Howl's Moving Castle
The two films have a striking number of parallels. Both feature young heroines who become entangled in magical worlds as the result of enchantments, who unravel the past of mysterious magical benefactors and liberate them by helping them find their true selves. But Castle is more grown up, a little darker and scarier than Spirited Away, but also with more complexity in the characters and the plot.
It is, more than anything, a story about transformations: every single character undergoes a physical as well as metaphorical reshaping. Sophie, a young woman cursed by the jealous Witch of the Waste, is turned into an old woman, and goes on a quest to reclaim her youth. Howl, a perpetual adolescent of a wizard, transforms into a giant bird in his efforts to avert a war, and struggles to regain his full humanity. Enemies turn into friends, friends into enemies, minor players become major players . . . and all their stories are linked together in a beautiful synchronicity.
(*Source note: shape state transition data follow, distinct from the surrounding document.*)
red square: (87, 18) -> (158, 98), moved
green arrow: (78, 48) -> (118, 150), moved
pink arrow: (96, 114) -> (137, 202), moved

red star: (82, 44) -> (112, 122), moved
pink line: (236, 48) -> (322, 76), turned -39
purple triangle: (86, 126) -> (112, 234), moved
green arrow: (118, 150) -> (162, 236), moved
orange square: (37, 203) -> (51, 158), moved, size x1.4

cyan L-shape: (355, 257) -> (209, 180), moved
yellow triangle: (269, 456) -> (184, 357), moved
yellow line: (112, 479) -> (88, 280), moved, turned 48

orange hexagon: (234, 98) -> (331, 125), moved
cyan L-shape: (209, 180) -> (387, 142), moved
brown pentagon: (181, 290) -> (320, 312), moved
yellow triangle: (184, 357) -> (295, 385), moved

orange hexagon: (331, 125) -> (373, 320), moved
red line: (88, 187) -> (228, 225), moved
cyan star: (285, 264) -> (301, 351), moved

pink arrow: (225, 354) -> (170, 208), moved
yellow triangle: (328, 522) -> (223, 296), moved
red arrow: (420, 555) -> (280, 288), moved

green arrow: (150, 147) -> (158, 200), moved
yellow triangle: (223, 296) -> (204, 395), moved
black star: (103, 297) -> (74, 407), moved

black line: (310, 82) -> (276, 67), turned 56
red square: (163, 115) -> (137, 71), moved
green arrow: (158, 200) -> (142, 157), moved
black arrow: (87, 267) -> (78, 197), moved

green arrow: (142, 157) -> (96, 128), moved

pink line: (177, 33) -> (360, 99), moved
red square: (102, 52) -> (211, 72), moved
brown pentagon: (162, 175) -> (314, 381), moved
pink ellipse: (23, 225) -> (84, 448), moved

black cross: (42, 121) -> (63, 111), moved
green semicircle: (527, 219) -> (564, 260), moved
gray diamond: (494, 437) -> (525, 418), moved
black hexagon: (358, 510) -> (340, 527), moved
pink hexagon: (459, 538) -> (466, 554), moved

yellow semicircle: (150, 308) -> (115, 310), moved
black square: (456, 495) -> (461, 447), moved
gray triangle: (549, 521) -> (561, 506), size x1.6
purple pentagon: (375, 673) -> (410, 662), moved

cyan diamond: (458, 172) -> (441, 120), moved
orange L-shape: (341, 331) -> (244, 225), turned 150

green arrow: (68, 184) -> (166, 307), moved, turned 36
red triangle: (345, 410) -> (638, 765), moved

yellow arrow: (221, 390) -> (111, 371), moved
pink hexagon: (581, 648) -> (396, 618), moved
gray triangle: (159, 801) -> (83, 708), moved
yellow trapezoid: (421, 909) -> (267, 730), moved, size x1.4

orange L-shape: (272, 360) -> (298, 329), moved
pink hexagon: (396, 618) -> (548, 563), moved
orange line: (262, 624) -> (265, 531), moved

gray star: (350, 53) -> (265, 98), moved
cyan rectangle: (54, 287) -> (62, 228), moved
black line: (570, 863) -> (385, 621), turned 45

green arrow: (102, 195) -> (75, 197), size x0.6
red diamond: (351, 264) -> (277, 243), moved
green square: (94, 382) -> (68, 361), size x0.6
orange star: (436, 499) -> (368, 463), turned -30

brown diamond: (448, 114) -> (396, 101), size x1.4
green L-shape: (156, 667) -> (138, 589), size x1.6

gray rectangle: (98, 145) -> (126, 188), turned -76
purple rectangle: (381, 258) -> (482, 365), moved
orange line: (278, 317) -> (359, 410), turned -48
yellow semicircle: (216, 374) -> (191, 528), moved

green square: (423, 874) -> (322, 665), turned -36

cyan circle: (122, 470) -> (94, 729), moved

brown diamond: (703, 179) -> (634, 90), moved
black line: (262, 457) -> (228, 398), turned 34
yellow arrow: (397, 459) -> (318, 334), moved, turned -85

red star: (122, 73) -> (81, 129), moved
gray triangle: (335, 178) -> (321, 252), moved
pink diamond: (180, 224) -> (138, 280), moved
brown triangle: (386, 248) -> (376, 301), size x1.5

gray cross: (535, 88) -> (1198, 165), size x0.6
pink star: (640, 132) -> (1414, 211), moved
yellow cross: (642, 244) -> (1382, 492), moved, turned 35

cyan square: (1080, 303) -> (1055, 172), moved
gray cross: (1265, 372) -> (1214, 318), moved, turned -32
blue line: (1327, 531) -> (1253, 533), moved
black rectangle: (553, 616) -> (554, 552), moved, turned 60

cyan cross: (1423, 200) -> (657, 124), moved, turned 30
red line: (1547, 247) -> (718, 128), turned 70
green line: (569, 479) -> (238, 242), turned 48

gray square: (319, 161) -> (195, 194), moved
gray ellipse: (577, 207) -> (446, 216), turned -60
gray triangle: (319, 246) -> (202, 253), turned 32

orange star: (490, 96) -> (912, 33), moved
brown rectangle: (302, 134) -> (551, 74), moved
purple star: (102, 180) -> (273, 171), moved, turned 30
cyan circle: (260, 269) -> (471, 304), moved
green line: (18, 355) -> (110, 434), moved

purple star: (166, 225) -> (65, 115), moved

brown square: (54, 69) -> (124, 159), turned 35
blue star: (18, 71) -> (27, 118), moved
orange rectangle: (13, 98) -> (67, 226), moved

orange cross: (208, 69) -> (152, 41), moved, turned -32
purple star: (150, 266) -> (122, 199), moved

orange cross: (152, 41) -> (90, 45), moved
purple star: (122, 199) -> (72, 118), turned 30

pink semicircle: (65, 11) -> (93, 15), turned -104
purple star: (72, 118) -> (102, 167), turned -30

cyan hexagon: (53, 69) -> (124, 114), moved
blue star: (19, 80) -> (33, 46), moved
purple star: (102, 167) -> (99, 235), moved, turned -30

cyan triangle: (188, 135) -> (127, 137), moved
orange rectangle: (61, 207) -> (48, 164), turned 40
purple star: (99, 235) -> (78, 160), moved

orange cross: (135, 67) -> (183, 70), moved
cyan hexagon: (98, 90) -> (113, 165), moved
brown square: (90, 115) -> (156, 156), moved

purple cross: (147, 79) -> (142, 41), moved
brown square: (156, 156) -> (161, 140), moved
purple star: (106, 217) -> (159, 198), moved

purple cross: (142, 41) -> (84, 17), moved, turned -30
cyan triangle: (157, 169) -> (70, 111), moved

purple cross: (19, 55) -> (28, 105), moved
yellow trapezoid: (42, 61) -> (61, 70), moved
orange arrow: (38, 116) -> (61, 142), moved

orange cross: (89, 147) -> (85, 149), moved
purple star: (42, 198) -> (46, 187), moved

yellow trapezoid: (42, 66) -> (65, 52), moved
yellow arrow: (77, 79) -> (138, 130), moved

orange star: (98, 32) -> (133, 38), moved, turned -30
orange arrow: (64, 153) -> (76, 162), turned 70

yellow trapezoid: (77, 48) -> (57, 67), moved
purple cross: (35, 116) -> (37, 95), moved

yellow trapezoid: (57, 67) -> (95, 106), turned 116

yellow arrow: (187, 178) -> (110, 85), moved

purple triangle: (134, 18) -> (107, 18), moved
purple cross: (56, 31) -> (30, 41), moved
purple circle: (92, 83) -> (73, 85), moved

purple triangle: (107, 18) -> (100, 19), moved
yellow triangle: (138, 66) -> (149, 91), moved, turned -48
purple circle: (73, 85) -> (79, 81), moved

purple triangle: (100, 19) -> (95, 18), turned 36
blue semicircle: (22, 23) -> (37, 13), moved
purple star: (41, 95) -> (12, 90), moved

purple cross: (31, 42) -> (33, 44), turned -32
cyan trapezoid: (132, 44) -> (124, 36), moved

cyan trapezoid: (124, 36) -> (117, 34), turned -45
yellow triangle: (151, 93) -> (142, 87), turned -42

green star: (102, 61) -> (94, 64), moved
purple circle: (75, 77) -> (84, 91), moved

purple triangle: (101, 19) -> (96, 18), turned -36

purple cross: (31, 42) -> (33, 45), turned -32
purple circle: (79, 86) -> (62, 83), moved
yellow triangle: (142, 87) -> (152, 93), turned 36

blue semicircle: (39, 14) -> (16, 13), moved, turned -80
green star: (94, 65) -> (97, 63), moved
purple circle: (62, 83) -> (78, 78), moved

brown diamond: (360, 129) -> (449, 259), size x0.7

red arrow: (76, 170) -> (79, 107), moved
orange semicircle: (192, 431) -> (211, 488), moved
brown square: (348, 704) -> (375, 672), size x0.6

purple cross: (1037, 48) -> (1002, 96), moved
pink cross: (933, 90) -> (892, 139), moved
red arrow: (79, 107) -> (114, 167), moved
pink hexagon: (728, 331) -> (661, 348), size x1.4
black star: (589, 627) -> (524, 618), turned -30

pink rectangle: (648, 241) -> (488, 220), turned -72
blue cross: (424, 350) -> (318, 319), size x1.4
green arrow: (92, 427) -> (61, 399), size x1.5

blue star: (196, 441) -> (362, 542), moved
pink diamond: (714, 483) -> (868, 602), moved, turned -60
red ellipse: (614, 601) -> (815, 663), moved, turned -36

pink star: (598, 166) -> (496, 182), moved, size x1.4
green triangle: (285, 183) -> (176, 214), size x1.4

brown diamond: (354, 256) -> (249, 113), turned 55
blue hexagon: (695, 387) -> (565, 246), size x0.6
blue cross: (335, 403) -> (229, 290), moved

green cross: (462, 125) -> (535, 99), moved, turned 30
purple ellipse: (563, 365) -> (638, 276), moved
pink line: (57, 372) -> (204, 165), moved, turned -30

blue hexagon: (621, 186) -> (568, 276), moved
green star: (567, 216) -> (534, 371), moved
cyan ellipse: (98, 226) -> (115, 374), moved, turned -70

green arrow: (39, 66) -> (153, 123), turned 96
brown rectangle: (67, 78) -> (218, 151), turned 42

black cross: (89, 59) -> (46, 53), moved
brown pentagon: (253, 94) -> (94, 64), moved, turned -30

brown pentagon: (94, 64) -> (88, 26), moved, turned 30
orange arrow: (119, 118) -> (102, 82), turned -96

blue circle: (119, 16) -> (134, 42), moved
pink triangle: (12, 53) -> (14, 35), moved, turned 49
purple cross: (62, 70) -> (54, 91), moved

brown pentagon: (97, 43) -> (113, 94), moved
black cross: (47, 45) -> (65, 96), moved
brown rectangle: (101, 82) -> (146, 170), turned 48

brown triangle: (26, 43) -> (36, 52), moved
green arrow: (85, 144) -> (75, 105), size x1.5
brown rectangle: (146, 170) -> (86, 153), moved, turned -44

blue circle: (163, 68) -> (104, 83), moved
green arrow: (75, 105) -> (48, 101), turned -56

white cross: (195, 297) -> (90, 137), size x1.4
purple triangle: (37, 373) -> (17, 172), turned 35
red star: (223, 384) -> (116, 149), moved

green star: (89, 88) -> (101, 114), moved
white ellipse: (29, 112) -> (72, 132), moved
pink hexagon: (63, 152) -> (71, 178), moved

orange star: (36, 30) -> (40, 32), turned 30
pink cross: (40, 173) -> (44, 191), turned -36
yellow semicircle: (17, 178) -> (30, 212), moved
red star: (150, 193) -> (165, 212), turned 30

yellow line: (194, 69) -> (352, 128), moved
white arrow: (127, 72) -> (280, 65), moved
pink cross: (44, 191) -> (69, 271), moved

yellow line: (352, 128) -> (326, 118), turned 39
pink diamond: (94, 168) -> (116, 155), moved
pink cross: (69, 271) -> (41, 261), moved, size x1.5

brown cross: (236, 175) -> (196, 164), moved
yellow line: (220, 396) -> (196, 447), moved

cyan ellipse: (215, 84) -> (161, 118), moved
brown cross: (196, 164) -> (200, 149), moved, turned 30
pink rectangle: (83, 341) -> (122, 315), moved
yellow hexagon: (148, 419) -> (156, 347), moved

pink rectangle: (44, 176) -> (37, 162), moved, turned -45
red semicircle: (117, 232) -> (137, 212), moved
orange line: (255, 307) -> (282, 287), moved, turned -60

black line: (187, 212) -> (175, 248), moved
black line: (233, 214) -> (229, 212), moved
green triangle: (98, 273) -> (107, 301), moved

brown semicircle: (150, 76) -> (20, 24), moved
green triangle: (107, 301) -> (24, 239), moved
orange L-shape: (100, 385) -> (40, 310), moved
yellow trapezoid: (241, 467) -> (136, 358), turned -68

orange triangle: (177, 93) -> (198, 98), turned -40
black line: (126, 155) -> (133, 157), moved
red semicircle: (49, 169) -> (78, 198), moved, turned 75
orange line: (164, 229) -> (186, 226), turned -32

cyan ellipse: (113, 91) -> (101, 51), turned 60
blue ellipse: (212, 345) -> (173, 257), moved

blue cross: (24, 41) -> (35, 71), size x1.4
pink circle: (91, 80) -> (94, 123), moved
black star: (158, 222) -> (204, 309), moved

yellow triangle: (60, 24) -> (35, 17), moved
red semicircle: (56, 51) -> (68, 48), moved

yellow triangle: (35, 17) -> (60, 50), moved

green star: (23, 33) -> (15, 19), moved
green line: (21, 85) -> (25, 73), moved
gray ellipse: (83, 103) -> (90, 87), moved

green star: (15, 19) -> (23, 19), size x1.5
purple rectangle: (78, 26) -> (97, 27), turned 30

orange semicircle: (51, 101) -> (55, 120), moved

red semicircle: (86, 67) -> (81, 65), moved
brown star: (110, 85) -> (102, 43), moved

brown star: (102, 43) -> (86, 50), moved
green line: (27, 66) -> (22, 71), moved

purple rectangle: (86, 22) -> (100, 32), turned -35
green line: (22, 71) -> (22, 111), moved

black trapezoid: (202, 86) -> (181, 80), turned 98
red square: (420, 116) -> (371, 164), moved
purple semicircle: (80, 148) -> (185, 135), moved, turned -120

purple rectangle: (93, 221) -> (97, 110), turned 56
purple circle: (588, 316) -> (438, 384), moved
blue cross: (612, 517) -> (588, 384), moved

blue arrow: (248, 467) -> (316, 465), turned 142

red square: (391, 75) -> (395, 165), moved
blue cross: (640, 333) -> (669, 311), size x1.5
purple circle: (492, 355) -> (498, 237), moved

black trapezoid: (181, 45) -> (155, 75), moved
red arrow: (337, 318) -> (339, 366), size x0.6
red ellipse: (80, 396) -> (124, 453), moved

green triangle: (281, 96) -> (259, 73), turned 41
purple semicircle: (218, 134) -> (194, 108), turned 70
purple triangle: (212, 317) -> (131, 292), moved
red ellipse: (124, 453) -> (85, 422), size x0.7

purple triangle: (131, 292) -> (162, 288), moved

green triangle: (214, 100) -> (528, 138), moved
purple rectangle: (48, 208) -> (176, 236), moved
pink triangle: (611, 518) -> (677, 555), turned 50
The movie has some funny moments that struck me as very Buffy-esque in their mash-up of the fantastic and the all-to-human. In one scene, Howl reads a curse that has magically appeared during breakfast: "That is ancient sorcery, and quite powerful too. 'You who swallowed a falling star, o' heartless man, your heart shall soon be mine,' " Howl recites seriously. Then, after a beat: "That can't be good for the table." Or, when the enchanted fire Calcifer (voiced by Billy Crystal) is asked to cook breakfast: "No! I don't cook! I am very powerful and scary fire demon!" Or when ominous shadows gather around a despondant Howl, his apprentice Markl says, "He's summoning the spirits of darkness . . . I saw him do this once before, after a girl dumped him."
I could (and probably will) write a full-length essay giving a Jungean spiritual analysis of Howl's Moving Castle. Some college senior taking a graduate seminar in film studies will probably thank me for writing his term paper. Or maybe not . . . I found it interesting (and a little sad) that most of the links that I googled up on "Howl's Moving Castle analysis" were ads for term paper services. But among mountains of online reviews (many mixed in their reactions), only one pointed out that the heroine's name was Sophia, literally "wisdom", and saw it as a pointer to a larger allegory. In dream analysis a house is a standard symbol for the self, and moving castle of the title undergoes a continual transformation through the story, reflecting the wizard's own internal evolution.